True, true...for this kind of cooling the cross section is all that matters to get a good airflow, or the temperature with less airflow (will be tested soon) I like the centric thing foehnsturm made, but in my case I wanted to use the holes in the top and bottomplate. I had to drill another hole on the left side to get the 2 tubes through.
The assembly was pretty easy and was no problem. I'm also using a radial fan. If you have the chance then look inside of old workstations or other pc's...there I got 3 of em out:)
Foehnsturm, I guess with your solution you are loosing a bit of printarea, right?
Btw, here is another source for flex tubes
Foehnsturm, I guess with your solution you are loosing a bit of printarea, right?
Actually not because I'm squeezing those tubes between the head and the frame (but of course the cooling won't work completely when using the outmost 5-10 mm of the printing area.)
It took me 7 iterations to find a way to arrange 2 linear bearings, bowden tube and accessories within a 45x45 mm box while maintaining the airflow and dividing it almost equally at the bottom. But I'm not a specialist in that.
As the print head is not longer centered to the x/y rods, I have to redesign the sliding blocks or move the end stops to maintain the printing area.

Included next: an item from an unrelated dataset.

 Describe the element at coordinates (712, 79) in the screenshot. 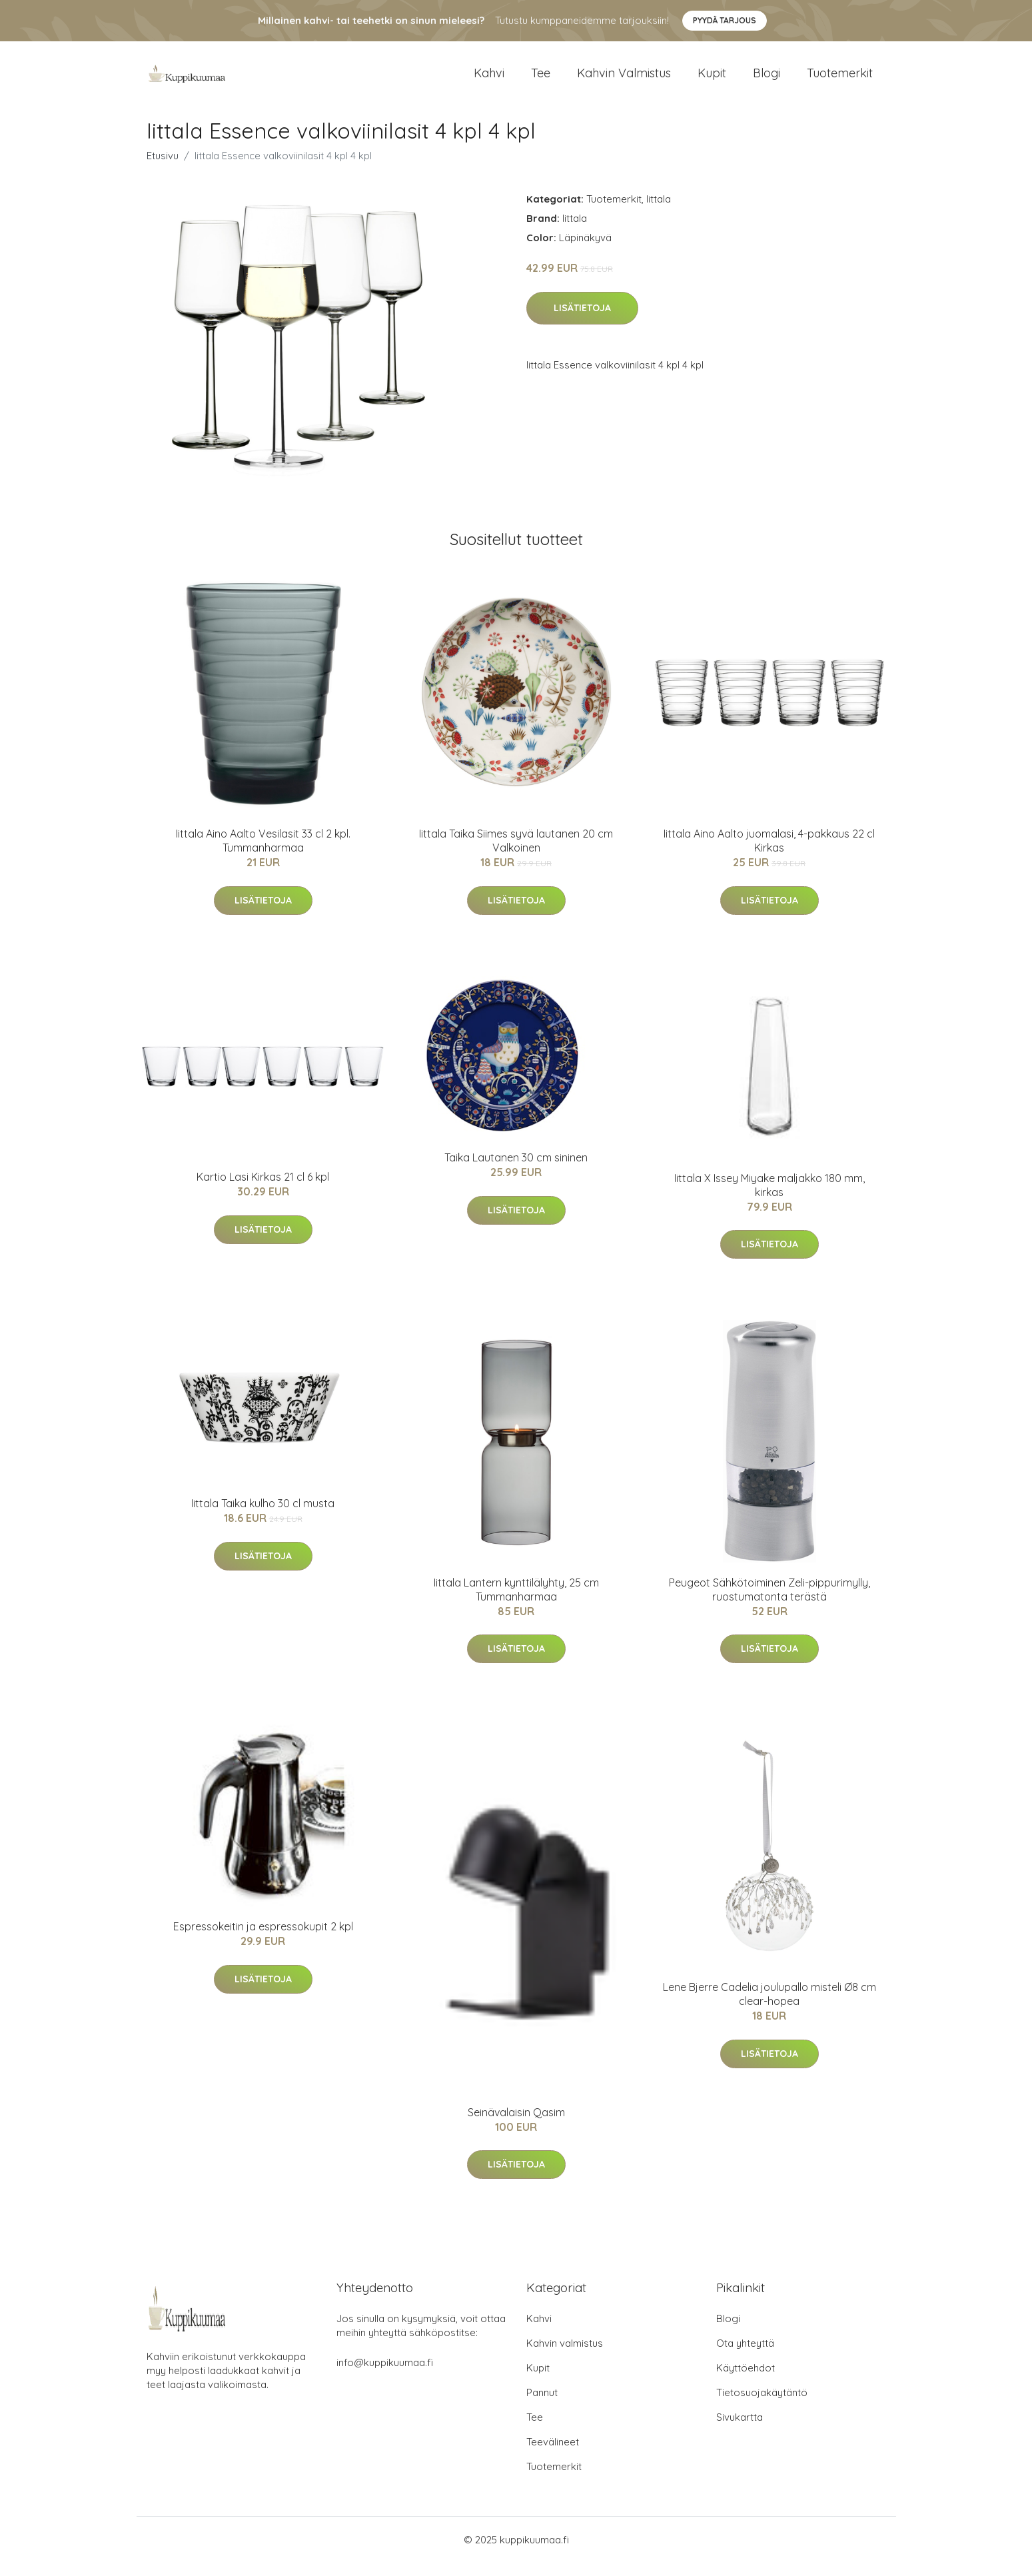

I see `Kupit` at that location.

Nice! Like to see the endsolution. Very interesting because I have some same ideas for my printhead. At this moment I'm just sketching and brainstorming, but soon there will be a new design. Hope you have much success with your stuff!
I was thinking about a new head design for the ultimaker along the same lines that has internal holes to direct an airflow provided by a fan or hose on the top. The top is now just a 'clamp', holes for mounting a fan or hose has still to be done.
It is also for mounting a second extruder. The Bowden tube(s) will be clamped.
I have stopped with it because of lack of time but for someone who is interested i have a sketchup model available that can be printed in 4 parts and is a replacement of the current head.
Here is a picture of it.
- 2 weeks later...
hey guys...just wanted to show you the latest status of my fanless printhead. it is almost finished but soon there will be a new printhead design 100% working.
take a look if you want and let me know if you stick out some issues or have suggestions for improvement
by the way, how can i put the pictures directly in the forum without a link like the pictures above??? don't have time to search for it:)
- 2 years later...
@baasb @tz-advantage @ulbie @foehnsturm
Did you guys continue developing your ideas? I have been scheming about a similar cooling setup.
I've been thinking about this setup for a while as well - our laser cutter uses a similar arrangement. I'm not positive it's the perfect setup, but it's something I'd like to try.
I'd think the power necessary would be way beyond the fan circuit capacity though. I think an appropriate air source would be a airbrush compressor or maybe a powerful aquarium pump. You could then easily use the fan power on a relay which controlled the AC compressor. Finding a quiet enough compressor for a reasonable price becomes another project then though.